Material Mimicry | Annie Johansson, Charlotta Bellander, Emma Nilsson, Paul-Robin Sjöström & Yanfeng Zhang

16 May - 19 June 2019
Overview

In "Material Mimicry" we present new works by five artists who, by using their own materials and idioms, in varying ways challenge what we experience, what we think we know and can. Breaking norms for what can be done, using materials in unknown ways, imitating and disguising.

 

In Emma Nilsson's floor sculptures, it is as if porcelain clay has been wrestling with galvanized steel mesh in a hot kiln, forever joined imitating distorted birch trunks. Her artistic process cannot be controlled and is completely handed over to the contrasting materials that in a way create themselves, finally give themselves up. The material's transformation with unpredictable cracking, random formations and movements becomes a testify to a struggle with a partially random ending.

 

Charlotta Bellander's series "Holding on to lines" awakens memories of the primary school's blackboards where someone spontaneously drawn lines with porous chalkboard chalk. But it is an illusion, her paintings are made in black porcelain with permanent lines impossible to erase.
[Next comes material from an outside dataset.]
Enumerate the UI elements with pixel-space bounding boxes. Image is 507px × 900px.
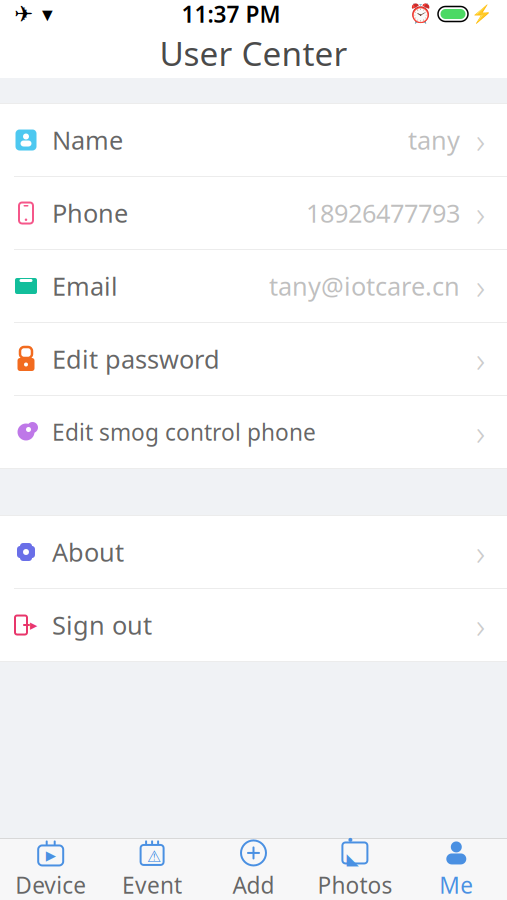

The inescapable remains after the paintings have been cut out in A3 format are important in her creative process, she builds new objects as an echo of the paintings. A composition of soft abstract objects of the remains becomes a contrast to the hard and austere.

 

Annie Johansson has in recent years been investigating wool as a material where she is interested in the physical processes of wet felting in relation to the maker, the doing and the object. Her work is highly sculptural, three-dimensional where corporeality is an important theme. Textile is an everyday material, close to us in all of our life; we may not have formulated ourselves about the material, but we still know the feeling of it. These tactile memories, this implicit bodily knowledge, constitute the entrance to and investigation of Annie's work: in a play with the material's sensuality and skin-likeness, she tries to reach a feeling in an attempt to communicate beyond words through the textile objects she creates.

 

Paul-Robin Sjöström’s formative language is precise, his technique masterful with full control. Yet, his playfulness vibrates in his sculptures in strong monochrome colors, matte finish with clear shapes and symbolism. The perfectly polished matt colourful ceramic surfaces and the wilful formative language challenge the viewer in reading the material. Can such a challanging material really be used to create works that are so "non-ceramic" and perfect?

 

Yanfeng Zhang lives and was educated in both China and Sweden, she has been assisting Mia E Göransson and most recently Kennet Williamsson. During the last six months she has investigated the creation of ceramic paintings or perhaps rather sublime reliefs. Using a Chinese noodle press, she has been making long strings of clay that are laid tightly, in a row. With a rolling pin, she then joins the strings where the relief or space in-between becomes a painting with references to Agnes Martin's minimalist paintings. It is a risky process, where few survive to fired and perfect works.